Sur une idée originale et séduisante (le troisième âge de héros), Noces de fleurs démarre fort, pour retomber malheureusement dans des travers habituels à la série de Sfar et Trondheim.
Un an après la parution d’Un héritage trompeur, ouvrage sombre et violent, Sfar et Trondheim nous offrent un virage à 180 degrés avec ce Noces de fleurs lumineux et plutôt léger, porté par le dessin élégant, presque enfantin, d’Aude Picault, et par une mise en couleur originale de Walter. En s’affranchissant cette fois des clichés de l’heroic fantasy, et en allant plutôt du côté du « conte moral rohmérien », les auteurs de ce dix-huitième tome de Donjon Monsters ouvrent clairement des pistes intéressantes…
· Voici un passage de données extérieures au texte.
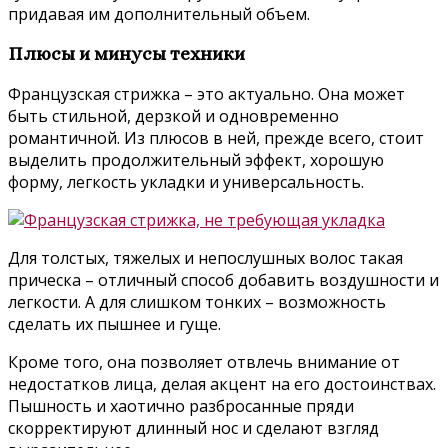
придавая им дополнительный объем.
Плюсы и минусы техники
Французская стрижка – это актуально. Она может
быть стильной, дерзкой и одновременно
романтичной. Из плюсов в ней, прежде всего, стоит
выделить продолжительный эффект, хорошую
форму, легкость укладки и универсальность.
Для толстых, тяжелых и непослушных волос такая
прическа – отличный способ добавить воздушности и
легкости. А для слишком тонких – возможность
сделать их пышнее и гуще.
Кроме того, она позволяет отвлечь внимание от
недостатков лица, делая акцент на его достоинствах.
Пышность и хаотично разбросанные пряди
скорректируют длинный нос и сделают взгляд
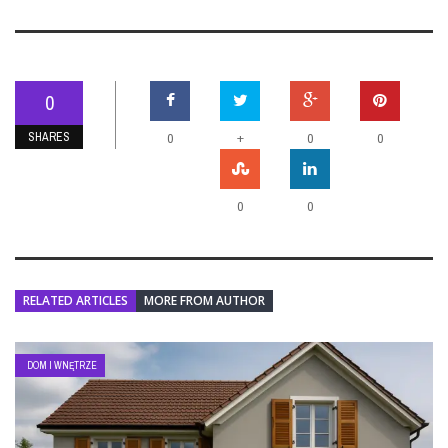
0
SHARES
+
0
0
0
0
0
RELATED ARTICLES
MORE FROM AUTHOR
DOM I WNĘTRZE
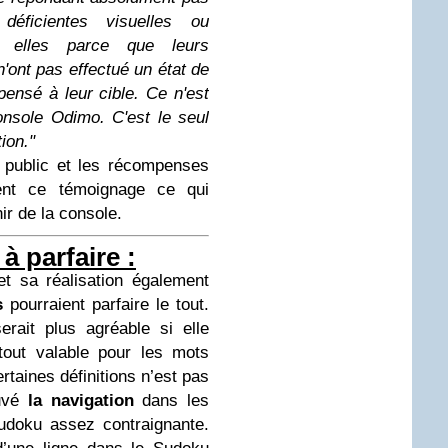
éficientes visuelles ou
ar elles parce que leurs
 n'ont pas effectué un état de
 pensé à leur cible. Ce n'est
onsole Odimo. C'est le seul
ion."
public et les récompenses
rent ce témoignage ce qui
ir de la console.
à parfaire :
et sa réalisation également
s
pourraient parfaire le tout.
rait plus agréable si elle
tout valable pour les mots
taines définitions n’est pas
ouvé
la navigation
dans les
udoku assez contraignante.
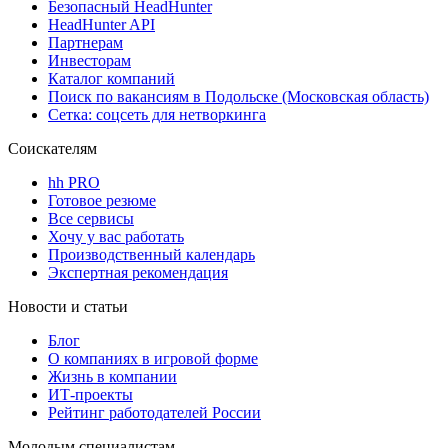
Безопасный HeadHunter
HeadHunter API
Партнерам
Инвесторам
Каталог компаний
Поиск по вакансиям в Подольске (Московская область)
Сетка: соцсеть для нетворкинга
Соискателям
hh PRO
Готовое резюме
Все сервисы
Хочу у вас работать
Производственный календарь
Экспертная рекомендация
Новости и статьи
Блог
О компаниях в игровой форме
Жизнь в компании
ИТ-проекты
Рейтинг работодателей России
Молодым специалистам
On retrouve ici Isis et Herbert, vieillissant, toujours amoureux après tant d’années : ils fêtent leurs 30 ans de mariage (sur Terra Amata, on parle de noces de fleurs, sans doute parce que « noces de perle » n’aurait permis la rime rituelle en « eur ») en s’offrant un voyage au soleil dans de tranquilles contrées exotiques. Mais, rapidement, le périple amoureux se transforme en fuite éperdue devant des attaques brutales et répétées, dont l’origine est inconnue. Le fait que leur guide et pilote soit Andrée, que l’on a appris à connaître ces dernières années, a-t-il quelque chose à voir avec ces attaques ?
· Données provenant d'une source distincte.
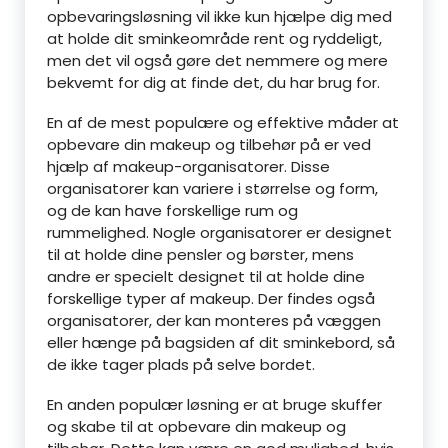
opbevaringsløsning vil ikke kun hjælpe dig med
at holde dit sminkeområde rent og ryddeligt,
men det vil også gøre det nemmere og mere
bekvemt for dig at finde det, du har brug for.
En af de mest populære og effektive måder at
opbevare din makeup og tilbehør på er ved
hjælp af makeup-organisatorer. Disse
organisatorer kan variere i størrelse og form,
og de kan have forskellige rum og
rummelighed. Nogle organisatorer er designet
til at holde dine pensler og børster, mens
andre er specielt designet til at holde dine
forskellige typer af makeup. Der findes også
organisatorer, der kan monteres på væggen
eller hænge på bagsiden af dit sminkebord, så
de ikke tager plads på selve bordet.
En anden populær løsning er at bruge skuffer
og skabe til at opbevare din makeup og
Située au niveau 115 du Donjon, cette histoire « post-Crépuscule » séduit d’emblée par la manière dont elle inscrit l’âge, et la fatigue afférente, mais aussi le sentiment de futilité des exploits passés, dans la trame narrative générale. La mise en image, presque naïve, d’Aude Picault, si elle désarçonne un peu a priori, tant elle s’éloigne de ce qu’on a l’habitude de voir dans la série, joue rapidement en faveur de Noces de fleurs, combinant à merveille ironie légère, second degré bienveillant et même tendresse vis à vis des personnages.
Il est dommage que la dernière partie du livre voit un retour qui semble excessif à la trame narrative générale, comme une sorte de tentative de faire rentrer au chausse pied cette histoire décalée dans le Donjon. Même si ce n’est pas désastreux, on ne peut s’empêcher de trouver un peu dommage que Sfar et Trondheim n’ait pas choisi plutôt de faire de cet album une parenthèse « enchantée », mais aussi humoristique et désabusée, au sein de leur grande fresque.